I guess this piece in the NY Times has been getting some attention lately. It’s about a crazy theory by Nelson and Ninomiya (NN for short) in which the laws of physics don’t “want” the Higgs boson to be created. According to this theory, states of the Universe in which lots of Higgses are created are automatically disfavored: if there are multiple different ways something can turn out, and one involves creating Higgses, then it’ll turn out some other way. Since the Large Hadron Collider is going to attempt to find the Higgs, this theory predicts that things will happen to it so that it fails to do so.
Sean Carroll has a nice exegesis of this. I urge you to go read it if you’re curious about this business. There’s a bit in the middle that explains the theory in a bit more detail than you might like (unless of course you like that sort of thing). If you find yourself getting bogged down when he talks about “imaginary action” and the like, just skip ahead a few paragraphs to about here:
So this model makes a strong prediction: we're not going to be producing any Higgs bosons. Not because the ordinary dynamical equations of physics prevent it (e.g., because the Higgs is just too massive), but because the specific trajectory on which the universe finds itself is one in which no Higgses are made.
That, of course, runs into the problem that we have every intention of making Higgs bosons, for example at the LHC. Aha, say NN, but notice that we haven't yet! The Superconducting Supercollider, which could have found the Higgs long ago, was canceled by Congress. And in their December 2007 paper €” before the LHC tried to turn on €” they very explicitly say that a "natural" accident will come along and break the LHC if we try to turn it on. Well, we know how that turned out.
I think Sean’s overall point of view is pretty much right:
At the end of the day: this theory is crazy. There's no real reason to believe in an imaginary component to the action with dramatic apparently-nonlocal effects, and even if there were, the specific choice of action contemplated by NN seems rather contrived. But I'm happy to argue that it's the good kind of crazy. The authors start with a speculative but well-defined idea, and carry it through to its logical conclusions. That's what scientists are supposed to do. I think that the Bayesian prior probability on their model being right is less than one in a million, so I'm not going to take its predictions very seriously. But the process by which they work those predictions out has been perfectly scientific.

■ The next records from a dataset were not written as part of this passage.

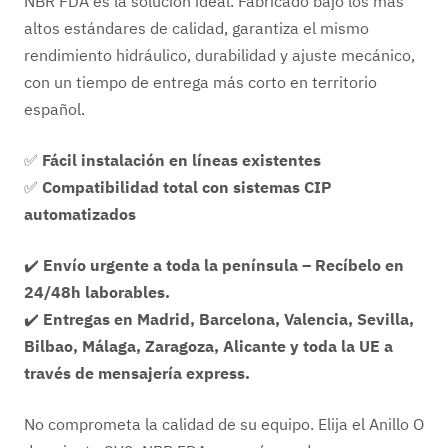
NBR FDA es la solución ideal. Fabricado bajo los más
altos estándares de calidad, garantiza el mismo
rendimiento hidráulico, durabilidad y ajuste mecánico,
con un tiempo de entrega más corto en territorio
español.
✅
Fácil instalación en líneas existentes
✅
Compatibilidad total con sistemas CIP
automatizados
✔️
Envío urgente a toda la península – Recíbelo en
24/48h laborables.
✔️
Entregas en Madrid, Barcelona, Valencia, Sevilla,
Bilbao, Málaga, Zaragoza, Alicante y toda la UE a
través de mensajería express.
No comprometa la calidad de su equipo. Elija el Anillo O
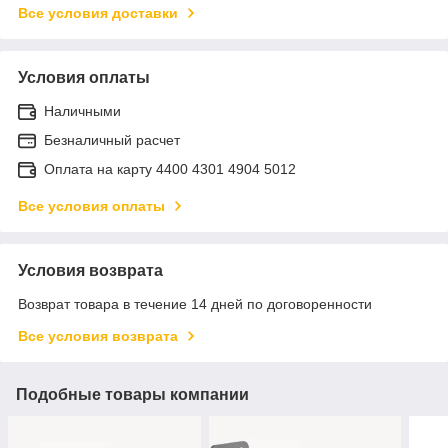
Все условия доставки
Условия оплаты
Наличными
Безналичный расчет
Оплата на карту 4400 4301 4904 5012
Все условия оплаты
Условия возврата
Возврат товара в течение 14 дней по договоренности
Все условия возврата
Подобные товары компании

Because I’m obsessed with Bayesian probabilities, I want to pick up a bit on that aspect of things. NN propose an experiment to test their theory. We take a million-card deck of cards, in which one says “Don’t turn on the LHC.” We pick a card at random from the deck, and if we get that one card, we junk the LHC. Otherwise, we go ahead and search for the Higgs as planned. According to NN, if their theory is right, that card will come up because the Universe will want to “protect itself” from Higgses.
I don’t think I buy this, though. I don’t think there’s any circumstance in which this proposed experiment will provide a good test of NN’s theory. To see why, we have to dig into the probabilities a bit.

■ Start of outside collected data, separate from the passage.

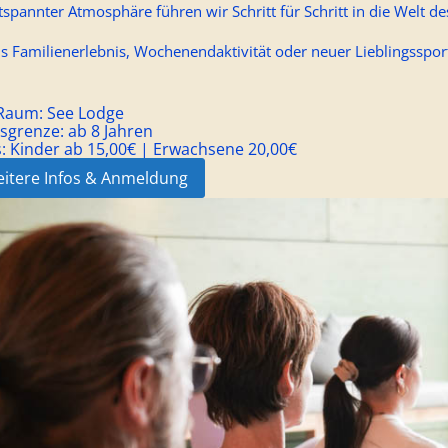
tspannter Atmosphäre führen wir Schritt für Schritt in die Welt de
s Familienerlebnis, Wochenendaktivität oder neuer Lieblingsspor
/Raum:
See Lodge
rsgrenze:
ab 8 Jahren
s:
Kinder ab 15,00€ | Erwachsene 20,00€
itere Infos & Anmeldung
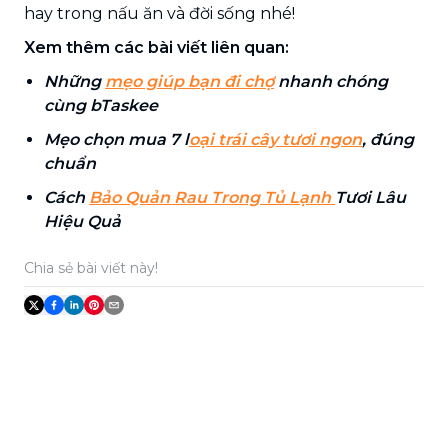
hay trong nấu ăn và đời sống nhé!
Xem thêm các bài viết liên quan:
Những
mẹo giúp bạn đi chợ
nhanh chóng
cùng bTaskee
Mẹo chọn mua 7 l
oại trái cây tươi ngon
, đúng
chuẩn
Cách
Bảo Quản Rau Trong Tủ Lạnh
Tươi Lâu
Hiệu Quả
Chia sẻ bài viết này!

Suppose that the Bayesian prior probability of NN’s theory being true (that is, our estimate of the probability before doing any tests) is p(NN). As Sean notes, p(NN) is a small number. Also, let p(SE) be the probability that Something Else (a huge fire, an earthquake, whatever) destroys the LHC before it finds the Higgs. Finally, let p(C) be the probability that we draw the bad card when we try the experiment. We get to choose p(C), of course, simply by choosing the number of cards in the deck. So how small should we make it? There are two constraints:
- We have to choose p(C) to be larger than p(SE). Otherwise, presumably, even if NN’s theory is true, the Universe is likely to save itself from the Higgs simply by causing the fire, so the card experiment is unlikely to tell us anything.

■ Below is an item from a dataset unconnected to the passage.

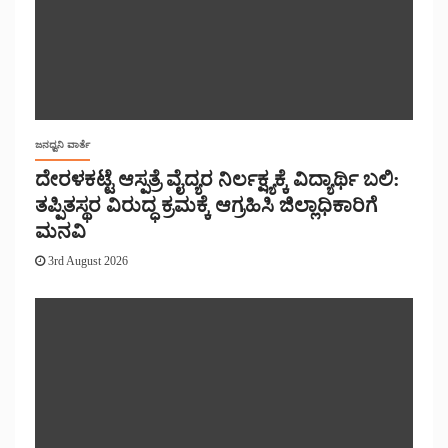
ಜನಧ್ವನಿ ವಾರ್ತೆ
ದೇರಳಕಟ್ಟೆ ಆಸ್ಪತ್ರೆ ವೈದ್ಯರ ನಿರ್ಲಕ್ಷ್ಯಕ್ಕೆ ವಿದ್ಯಾರ್ಥಿ ಬಲಿ:
ತಪ್ಪಿತಸ್ಥರ ವಿರುದ್ಧ ಕ್ರಮಕ್ಕೆ ಆಗ್ರಹಿಸಿ ಜಿಲ್ಲಾಧಿಕಾರಿಗೆ
ಮನವಿ
3rd August 2026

- We have to choose p(C) to besmaller than p(NN). The idea here is that if p(C) is too large, then our level of surprise when we pick that one card isn’t great enough to overcome our initial skepticism. That is, we still wouldn’t believe NN’s theory even after picking the card. Intuitively, I hope it makes sense that there must be such a constraint — if we did the experiment with 10 cards, it wouldn’t convince anyone! The fact that the constraint is that p(C)<p(NN) comes from a little calculation using Bayes’s theorem. Pester me if you want details.
In order for it to be possible to design an experiment that meets both of these constraints, we need p(SE)<p(NN). That is, we need to believe, right now, that NN’s crazy theory is more likely than the union of all of the possible things that could go catastrophically wrong at the LHC. Personally, I think that’s extremely far from being the case,which means that NN’s proposed test of their theory is impossible even in principle.
(Constraint 1 already makes the experiment impossible in practice: it says that we have to take a risk with the LHC that is greater than all the other risks. Good luck getting the hundreds of people whose careers are riding on the LHC to assume such a risk.)